Ever heard the phrase, "they just don't make things the way they used to."? It's true - even in print. There is nothing like letterpress and with it's rise in popularity over the past couple of years, it's making quite the comeback. Letterpress is luxurious, not cheap, but totally beautiful. The paper stocks used on these machines are typically very thick and made of cotton yielding a very soft, and tactile interest. Plates are created based off a design - but only every part of your design gets it's own plate. Letterpress is a great method for simple designs with only 1 or 2 colors. Each color of the design indicates a separate plate, but also a separate run through the machine. Each run is hand placed to ensure accuracy in placement and adequate depth of impression. The final product is truly a piece of art, hand crafted from start to finish - not to mention on some gloriously beautiful paper. Letterpress is expensive, but if it's something important or something to hold onto, it may be worth it.
3. Digital Printing
Unlike Letterpress or the Offset press, digital printing allows a person to use a rainbow of colors, make changes easily, and offers a very quick turn around time. It's the point and shoot camera in the photography world, only it's click and print in our world. Digital printing offers high quality prints (if on the right machinery) and at rocket speed in comparison to all other types of printing. Plates are not needed on digital printing so it needs lesser man power. This process, however, can be expensive because of the ink and paper used by the printer. Digital technology is either ink based (ink jet printers) or toner based (laser printers) with toner being the preferred method for any serious print shop. Typically larger machines are laser printers with ink jet's being the tiny little cartridges. Toner is a powder that gets transferred and then fused to the paper while ink sits on top of the paper and is susceptible to bleeding and getting smeared by water or dampness. If you're having your wedding invitations printed, please do not use an ink jet machine.

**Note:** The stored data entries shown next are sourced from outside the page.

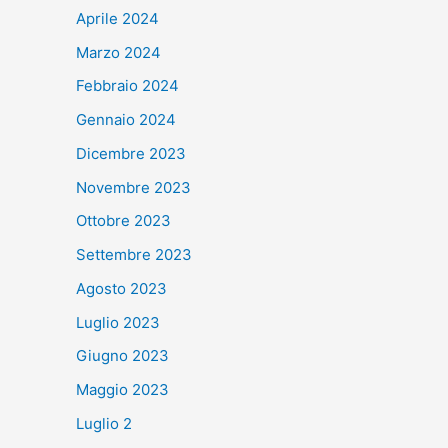
Aprile 2024
Marzo 2024
Febbraio 2024
Gennaio 2024
Dicembre 2023
Novembre 2023
Ottobre 2023
Settembre 2023
Agosto 2023
Luglio 2023
Giugno 2023
Maggio 2023
Luglio 2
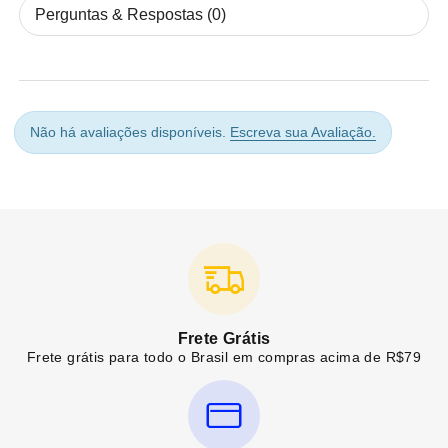
Perguntas & Respostas (0)
Não há avaliações disponíveis.
Escreva sua Avaliação.
Frete Grátis
Frete grátis para todo o Brasil em compras acima de R$79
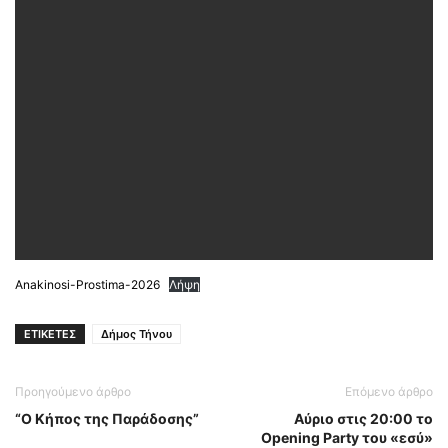
Anakinosi-Prostima-2026
Λήψη
ΕΤΙΚΕΤΕΣ
Δήμος Τήνου
Προηγούμενο άρθρο
Επόμενο άρθρο
“Ο Κήπος της Παράδοσης”
Αύριο στις 20:00 το
Opening Party του «εσύ»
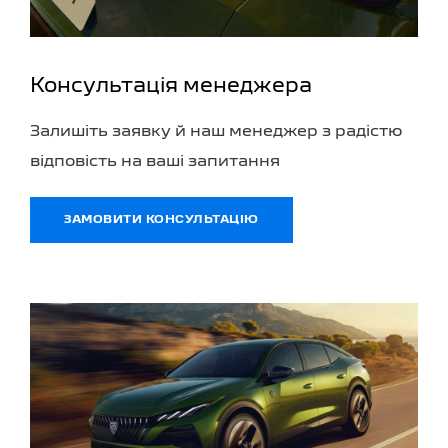
Консультація менеджера
Залишіть заявку й наш менеджер з радістю
відповість на ваші запитання
ЗАМОВИТИ КОНСУЛЬТАЦІЮ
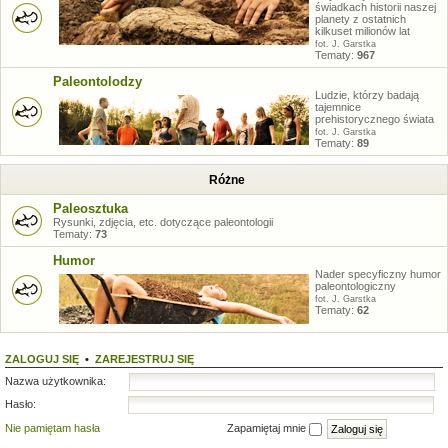
świadkach historii naszej
planety z ostatnich
kilkuset milionów lat
fot. J. Garstka
Tematy:
967
Paleontolodzy
Ludzie, którzy badają
tajemnice
prehistorycznego świata
fot. J. Garstka
Tematy:
89
Różne
Paleosztuka
Rysunki, zdjęcia, etc. dotyczące paleontologii
Tematy:
73
Humor
Nader specyficzny humor
paleontologiczny
fot. J. Garstka
Tematy:
62
ZALOGUJ SIĘ
•
ZAREJESTRUJ SIĘ
Nazwa użytkownika:
Hasło:
Nie pamiętam hasła
Zapamiętaj mnie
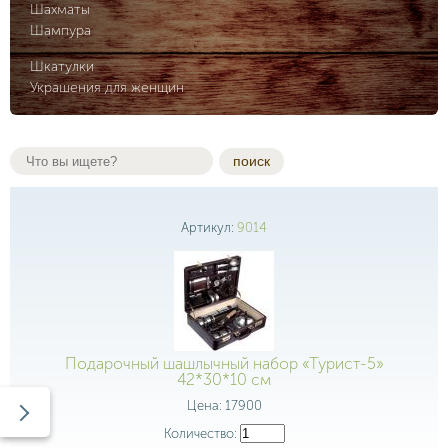
Шахматы
Шампура
Шкатулки
Украшения для женщин
поиск
Артикул:
9014
Подарочный шашлычный набор «Турист-5»
42*30*10 см
Цена:
17900
Количество:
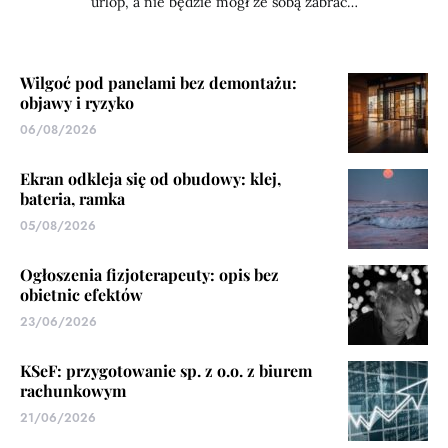
urlop, a nie będzie mógł ze sobą zabrać…
Wilgoć pod panelami bez demontażu:
objawy i ryzyko
06/08/2026
Ekran odkleja się od obudowy: klej,
bateria, ramka
05/08/2026
Ogłoszenia fizjoterapeuty: opis bez
obietnic efektów
23/06/2026
KSeF: przygotowanie sp. z o.o. z biurem
rachunkowym
21/06/2026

This printing method is virtually obsolete now with just a few major lines, like Crane, still offering it. It is a true art form and the cost associated with it is very high. Each piece is hand engraved or done with precise laser technology to create the print. With the paper chipped away, the depressed images are then filled with ink to show up. Many company letterheads and personalized stationery are still printed using this method. You will only see engraving on smaller jobs, like party invitations or very expensive marketing materials - not massive runs like direct mail because of the cost associated with this printing technique. The process is very strenuous, and although beautiful, more cost effective methods like Thermography (raised printing done on the offset press) have provided an alternate with a similar outcome.
Quite ancient, screen-printing dates all the way back to around 1000AD in China where printers used actual silk as the mesh. However, because silk was quite the hot commodity, this process took a while to find it's worth in the rest of the world until a more suitable and affordable mesh was produced. Silk-screen machines look like a big clam with the mesh screen on the top and the plate at the bottom. The item to be printed is laid on the plate and the screen comes down with the pre-made inked stencil attached. The ink is then pressed onto the item being printed. Screen-printing is a good way to get a light ink onto a dark material (ie., whit ink on black paper or a black T-shirt). Artists began to take note of this technique for reproducing fine art prints and continues to be widely popular to this today. You may know it as the method by which you get your favorite vintage T-Shirts. :)
Well, that's it! Enjoy the read and now you know a little bit more about my world.